En proie à de virulentes critiques de la part de certains de ses administrés au sujet des récentes nominations des responsables des directions d’académie provinciale, la ministre de l’Éducation nationale a tout de suite compris le bienfondé de corriger ce qui doit l’être. Et c’est en cela qu’elle vient de réunir les commissaires pour le traitement des recours des affectations.

Il s’agit de tous les commissaires ayant siégé lors de la dernière commission de redéploiement, de réajustement et de recours en annulation des mutations et affectations des agents relevant de son département ministériel.

Camélia Ntoutoume-Leclerq a voulu s’assurer que les commissaires en question ont traité les différents cas conformément aux critères arrêtés, et que les décisions issues de ces travaux ne souffriraient d’aucune contestation après leur publication.

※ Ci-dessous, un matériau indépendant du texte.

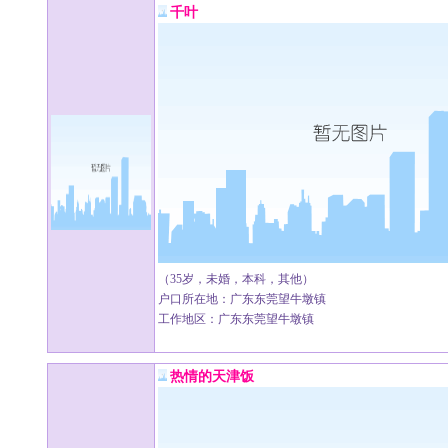
千叶
（35岁，未婚，本科，其他）
户口所在地：广东东莞望牛墩镇
工作地区：广东东莞望牛墩镇
热情的天津饭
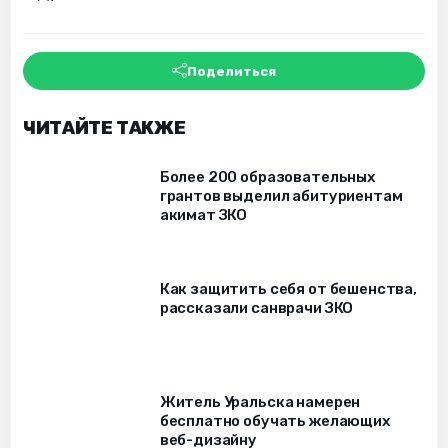
Поделиться
ЧИТАЙТЕ ТАКЖЕ
Более 200 образовательных
грантов выделил абитуриентам
акимат ЗКО
Как защитить себя от бешенства,
рассказали санврачи ЗКО
Житель Уральска намерен
бесплатно обучать желающих
веб-дизайну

Aussi, s’est-elle étonnée que « les décisions validées par tous soient contestées« .

Il faut rappeler que les décisions d’affectation signées par le ministre de l’Éducation nationale visaient à réduire substantiellement le déficit en enseignants constaté, notamment à l’intérieur du pays.

La semaine dernière, la membre du gouvernement a été accusée par certains administrés de violer les textes en vigueur, concernant les personnels habilités à occuper les fonctions de directeur d’académie provinciale (DAP). Lesquels doivent être choisis parmi les inspecteurs pédagogiques du premier ou du second degré totalisant une ancienneté de cinq ans.

« Or, des neuf DAP que compte le Gabon, tous ou presque, sont des enseignants du secondaire », ont ces administrés. Non sans évoquer l’absence d’équité administrative qui voudrait qu’il y ait cinq inspecteurs pédagogiques du premier degré et quatre du second degré, ou vice-versa.

Après la réunion avec les commissaires, l’on attend maintenant que le mal soit totalement réparé.